Padilla -- like so many other War on Terror detainees -- has spent years in American courts trying unsuccessfully to hold accountable the high-level government officials responsible for his abuse and lawless imprisonment (that which occurred for years prior to his indictment). Not only has Padilla (and all other detainees) failed to obtain redress for what was done to them, but worse, they have been entirely denied even the right to have their cases heard in court. That's because the U.S. Government has invented -- and federal courts have dutifully accepted -- a whole slew of legal doctrines which have only one purpose: to insulate the country's most powerful political officials from legal accountability even when they commit the most egregious crimes: such as imprisoning incommunicado and torturing an American citizen arrested and detained on U.S. soil.

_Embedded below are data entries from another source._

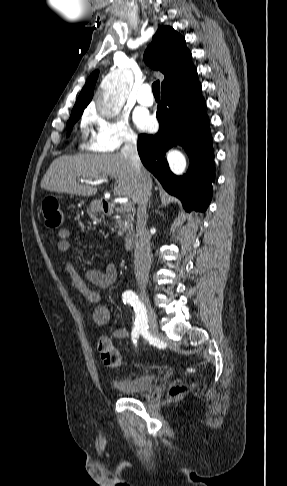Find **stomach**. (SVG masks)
I'll return each instance as SVG.
<instances>
[{
    "mask_svg": "<svg viewBox=\"0 0 287 486\" xmlns=\"http://www.w3.org/2000/svg\"><path fill=\"white\" fill-rule=\"evenodd\" d=\"M90 209L92 212H100L102 210L101 202L99 200H93L90 203Z\"/></svg>",
    "mask_w": 287,
    "mask_h": 486,
    "instance_id": "obj_1",
    "label": "stomach"
}]
</instances>
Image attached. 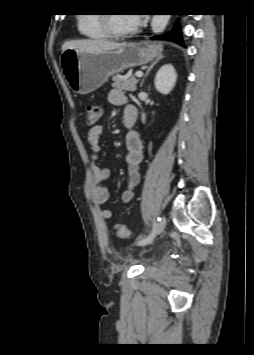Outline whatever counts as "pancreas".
Listing matches in <instances>:
<instances>
[{
  "mask_svg": "<svg viewBox=\"0 0 254 355\" xmlns=\"http://www.w3.org/2000/svg\"><path fill=\"white\" fill-rule=\"evenodd\" d=\"M113 87L119 88L120 90L134 92L137 89L138 79L131 77L129 79H124L120 75H114L112 77Z\"/></svg>",
  "mask_w": 254,
  "mask_h": 355,
  "instance_id": "obj_1",
  "label": "pancreas"
}]
</instances>
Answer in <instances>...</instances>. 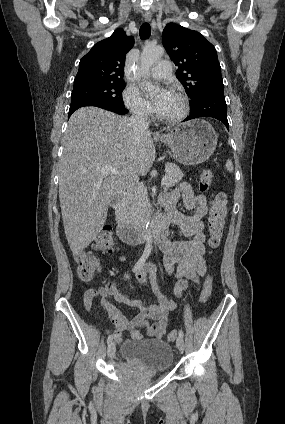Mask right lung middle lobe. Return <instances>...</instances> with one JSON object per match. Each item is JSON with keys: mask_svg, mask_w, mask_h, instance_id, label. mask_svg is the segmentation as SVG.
Masks as SVG:
<instances>
[{"mask_svg": "<svg viewBox=\"0 0 285 424\" xmlns=\"http://www.w3.org/2000/svg\"><path fill=\"white\" fill-rule=\"evenodd\" d=\"M124 81H98L74 84L71 100L96 99L124 107L122 91Z\"/></svg>", "mask_w": 285, "mask_h": 424, "instance_id": "dd1d6c3e", "label": "right lung middle lobe"}]
</instances>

Yesterday, in South Carolina, an Obama-appointed federal judge dismissed a lawsuit brought by Padilla against former Bush officials Donald Rumsfeld, John Ashcroft, Paul Wolfowitz and others. That suit alleges that those officials knowingly violated Padilla's Constitutional rights by ordering his due-process-free detention and torture. In dismissing Padilla's lawsuit, the court's opinion relied on the now-depressingly-familiar weapons used by our political class to immunize itself from judicial scrutiny: national security would be undermined by allowing Padilla to sue; "government officials could be distracted from their vital duties to attend depositions or respond to other discovery requests"; "a trial on the merits would be an international spectacle with Padilla, a convicted terrorist, summoning America's present and former leaders to a federal courthouse to answer his charges"; the litigation would risk disclosure of vital state secrets; and "discovery procedures could be used by our enemies to obtain valuable intelligence."